How does director Felix Van Groeningen handle all this, and make it at all watchable for an audience? He shuffles the scenes around, playing them out of order. This way happy moments occur in-between the sad ones, which should potentially alleviate some of the dread, although it doesn't help much since we know the sad stuff is coming anyway. Furthermore, I'm not sure how this particular story justifies the use of this particular device. Is someone remembering all this in fragments? Is someone a time traveler? The movie is not clear.

The other thing that happens in this movie is that the husband, Didier (Johan Heldenbergh) and wife Elise (Veerle Baetens) play in a bluegrass band. We get many scenes of the band, sweaty and ferocious, pouring their hearts out into music that is both sad and joyous. I think maybe this gets closer to what Van Groeningen had in mind for his movie; he wanted it to be a bluegrass song.

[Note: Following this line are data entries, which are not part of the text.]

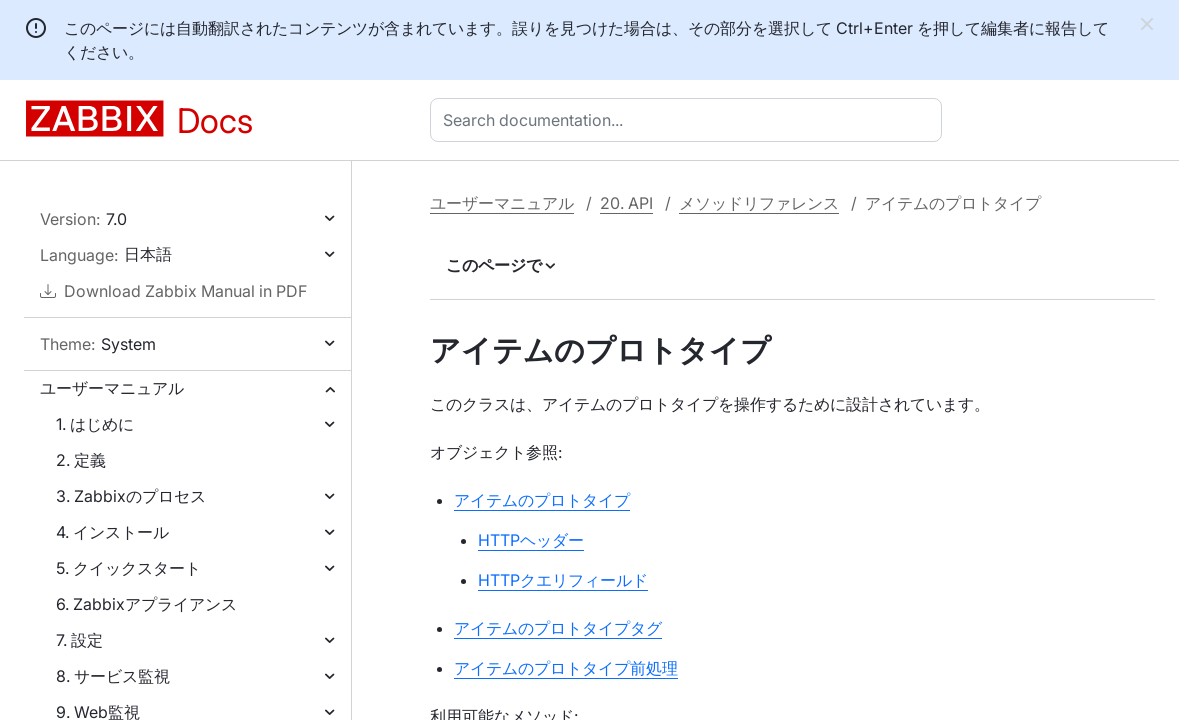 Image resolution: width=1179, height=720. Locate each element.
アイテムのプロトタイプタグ (558, 628)
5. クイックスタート (128, 568)
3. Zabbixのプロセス (131, 496)
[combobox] (690, 120)
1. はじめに (95, 424)
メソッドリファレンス (759, 203)
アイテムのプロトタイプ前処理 (566, 668)
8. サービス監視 (113, 676)
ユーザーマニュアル (112, 388)
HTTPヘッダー (531, 540)
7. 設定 (79, 640)
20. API (626, 203)
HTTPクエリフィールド (563, 580)
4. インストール (112, 532)
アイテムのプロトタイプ (542, 500)
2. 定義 (81, 460)
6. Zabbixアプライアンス (146, 604) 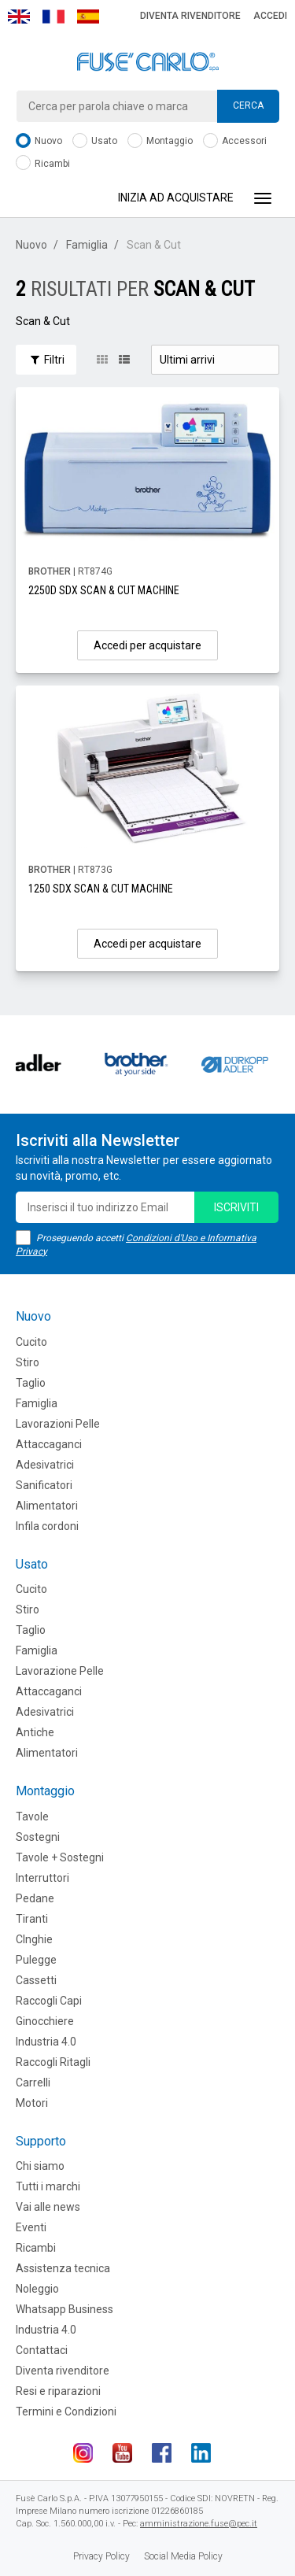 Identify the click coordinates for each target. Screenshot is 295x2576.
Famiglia (87, 244)
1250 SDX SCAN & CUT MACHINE (100, 888)
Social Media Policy (183, 2556)
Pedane (35, 1898)
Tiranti (32, 1919)
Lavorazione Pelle (60, 1671)
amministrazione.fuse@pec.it (198, 2524)
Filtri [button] (46, 359)
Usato (94, 141)
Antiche (35, 1732)
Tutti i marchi (48, 2186)
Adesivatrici (45, 1464)
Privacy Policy (101, 2556)
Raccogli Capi (49, 2000)
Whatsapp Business (64, 2309)
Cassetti (36, 1980)
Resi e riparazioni (58, 2391)
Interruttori (42, 1878)
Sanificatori (44, 1485)
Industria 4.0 (46, 2041)
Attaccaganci (49, 1444)
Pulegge (36, 1959)
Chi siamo (40, 2166)
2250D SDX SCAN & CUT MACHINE (103, 590)
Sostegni (38, 1837)
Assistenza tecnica (63, 2268)
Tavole (32, 1816)
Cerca (248, 105)
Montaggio (160, 141)
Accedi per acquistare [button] (147, 645)
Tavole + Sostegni (60, 1857)
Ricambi (43, 164)
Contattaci (42, 2350)
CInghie (34, 1939)
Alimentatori (47, 1505)
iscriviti (236, 1207)
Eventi (31, 2227)
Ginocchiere (45, 2021)
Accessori (235, 141)
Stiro (27, 1362)
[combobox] (147, 106)
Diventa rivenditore (190, 15)
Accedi (270, 15)
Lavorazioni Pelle (58, 1423)
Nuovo (39, 141)
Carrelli (33, 2082)
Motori (32, 2103)
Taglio (31, 1383)
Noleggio (37, 2288)
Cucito (31, 1342)
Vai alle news (48, 2207)
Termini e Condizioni (66, 2411)
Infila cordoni (47, 1526)
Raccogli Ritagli (53, 2062) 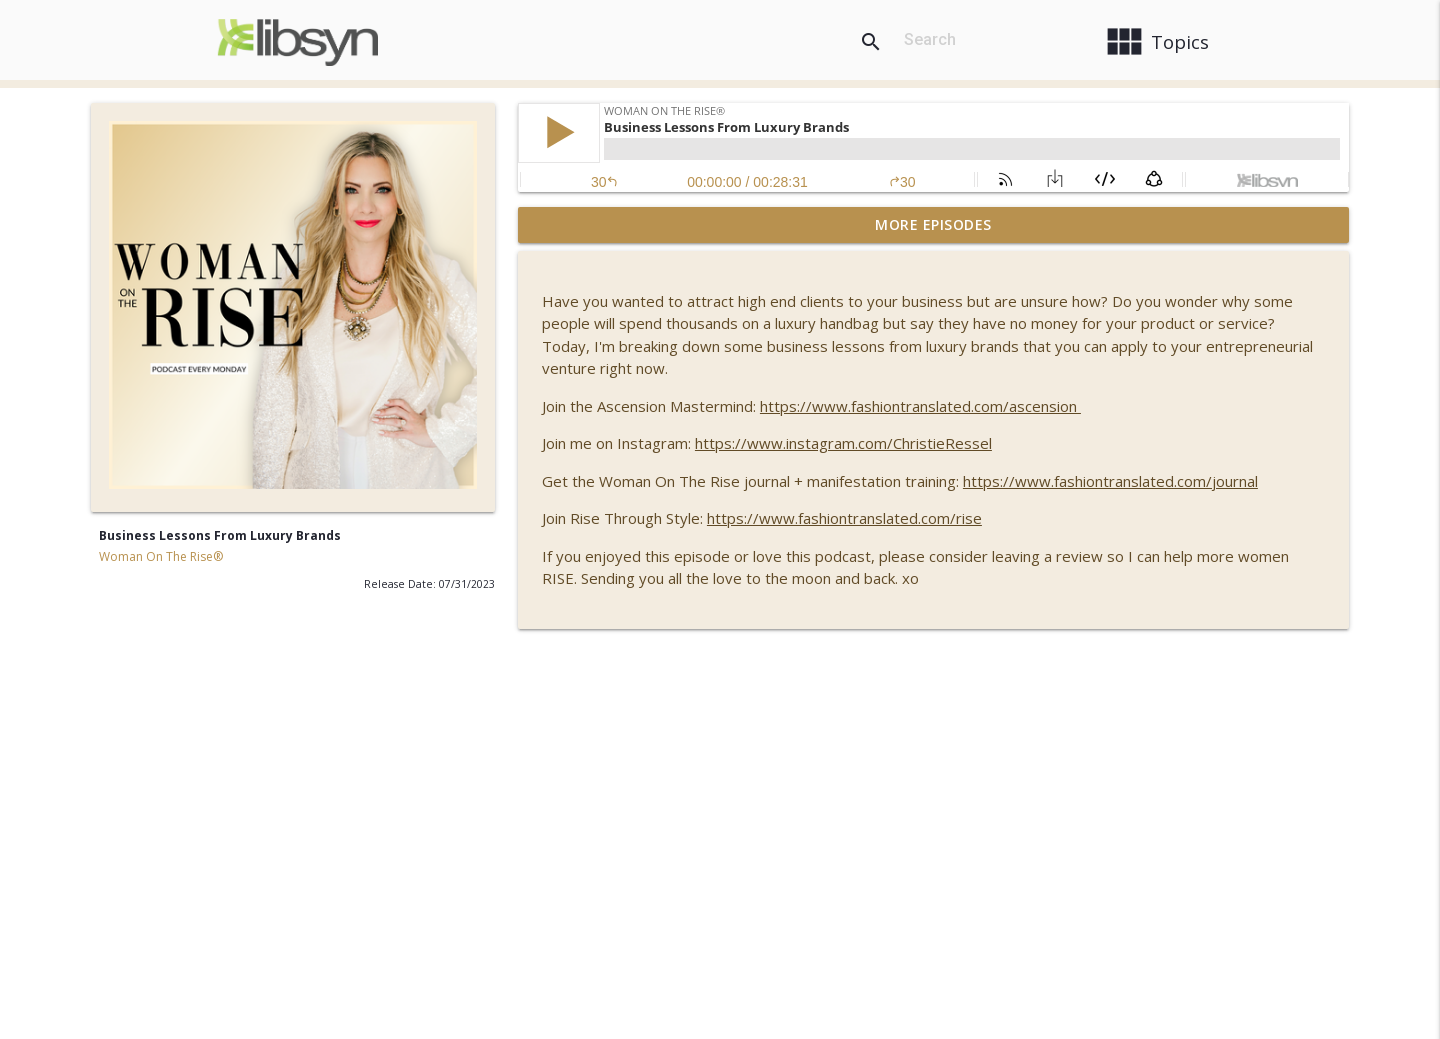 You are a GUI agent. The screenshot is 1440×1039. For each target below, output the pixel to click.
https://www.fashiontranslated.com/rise (844, 518)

But the shuffled order and the external, passive treatment of the story doesn't seem very bluegrass to me.

You'll notice that the film's poster tries to draw you in with a seduction scene, the tattooed, ponytailed, sexy Elise in a tiny bathing suit, splayed across the hood of a truck, her body language announcing to Didier that she's all his. Sounds nice, and the movie does have a few moments of open-hearted love and steamy sex, but they are all too quickly drowned out. The poster is just another indication that Van Groeningen doesn't really know how or why he wants to tell his miserable story.

The movie is competently made, and I liked its use of rural, small-town locations and wintry atmosphere. I can't fault any of the actors, especially sweet little Nell Cattrysse, who will steal a few hearts as the sick daughter. And the music is very well done; indeed, the movie teaches viewers a little something about bluegrass music and may even induct a few new fans. (Don't know who Bill Monroe is? You will now.)

I understand that many people out there enjoy stories like this, and if you're one of them, more power to you. As for me, The Broken Circle Breakdown isn't my idea of art, nor is it my idea of a good time.